Friday, July 27, 2012
At 9 o'clock tonight local time, the opening ceremony of the 2012 Summer Olympic Games begins in London. Already at 10:30 this morning, Jacques Rogge, President of the IOC, was addressing the world press. His speech will have been interpreted into several languages.
Forgive me if, on this historic occasion, I indulge in some personal memories.
The first Olympics I saw were the 1948 ones in London. In fact I was living and going to school within walking distance of their main venue, the old Empire Stadium in the London suburb of Wembley. They were especially exciting because they were the first after WW2. I didn't see much of them; we didn't have TV. But I was present to see the great Fanny Blankers-Koen win one of her four golds. Amazingly, it's on YouTube: click here. By that time I was already a conscious Native Translator from years of language courses at school and one year at university, but I had no idea that Expert Translation even existed as a profession, and there were as yet no schools of translation in the UK.
The second time was the 1976 Montreal Games. Very different. I was living further away from the venue, in Ottawa, but 200 km is almost next door by Canadian standards. By then I was a Professional Expert Conference Interpreter. I did a four-week stint at the Games, which included a week of preparation since it was 'money no object' for the Montreal organisers under legendary Mayor Jean Drapeau. My most vivid memory is of the evening at the Montreal Forum when little Nadia Comaneci scored her perfect 10, the first Olympics gymnast ever to do so. (It too is here on YouTube.) The reason I got in, and even had a front-row standing position, was that the organisers had forgotten to order proper identity tags for us interpreters. No doubt we were their least concern. So at the last minute they decided to issue us press tags, and those got us in everywhere.
I have other stories about those games, but they concern Professional Interpreters and so this blog isn’t the place. Instead, I want to draw attention to the army of other interpreters at the Games, the Native Liaison Interpreters. Unlike the conference interpreters huddled away in their booths, they wear smart uniforms and are to be seen walking around everywhere at all such international events. Some are temporarily professionals, some are volunteers.

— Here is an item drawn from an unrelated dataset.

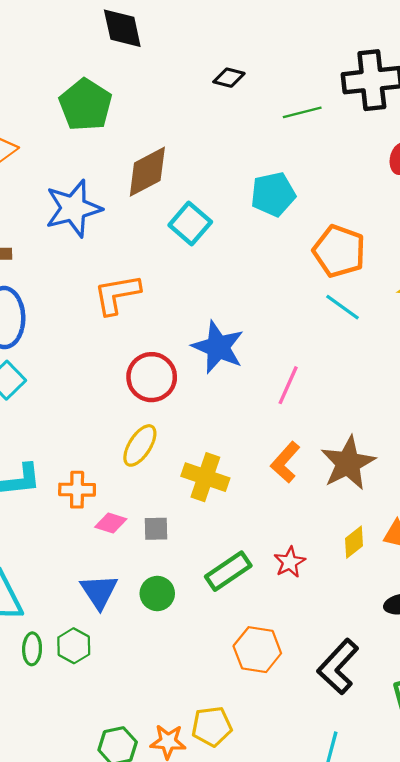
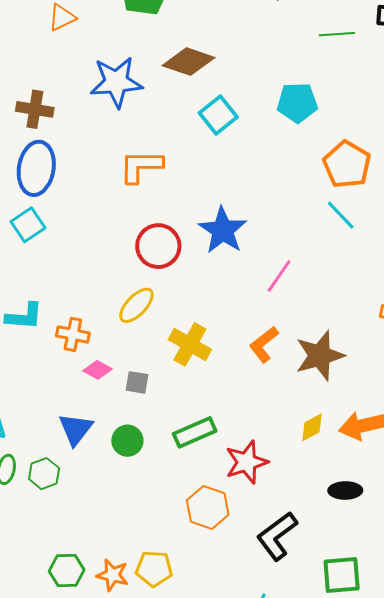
brown diamond: (147, 172) -> (189, 62), turned 36
red star: (290, 562) -> (247, 462), moved, size x1.5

But they aren’t engaged as interpreters and they aren’t recognised as such. They’re called hostesses and hosts or guides, etc. Of course they have a lot of other duties besides interpreting, but many of them have to be bilingual, including the professional London Blue Badge Guides, and it’s not sufficiently appreciated that impromptu translating and interpreting are part of the job. It's taken for granted.
So with all those Liaison Interpreters around, why are Conference Interpreters needed? For one thing for the press conferences like Jacques Rogge's this morning and which follow each event. But few people realise how much conference work goes on behind the scenes before the Games even open. It’s an opportunity for the world governing bodies of each sport to get together. I had said to our chief that I knew about soccer, which in those days few Canadians played, so I was assigned to a week of meetings of FIFA, as well as to a tense meeting of the IOC over Taiwan‘s participation as “China“. I was on the relief team that was hastily formed and called in around 7 am to the Queen Elizabeth Hotel when the IOC meeting had gone on all night and worn out the regular team.
When somebody at Forli asked me what was the most interesting interpretation job I'd ever had, I didn't hestitate. I regard the Montreal Olympics as the high point of my professional interpreting career. I'm sure the London Olympics will be the high point for many younger interpreters, Expert and Native.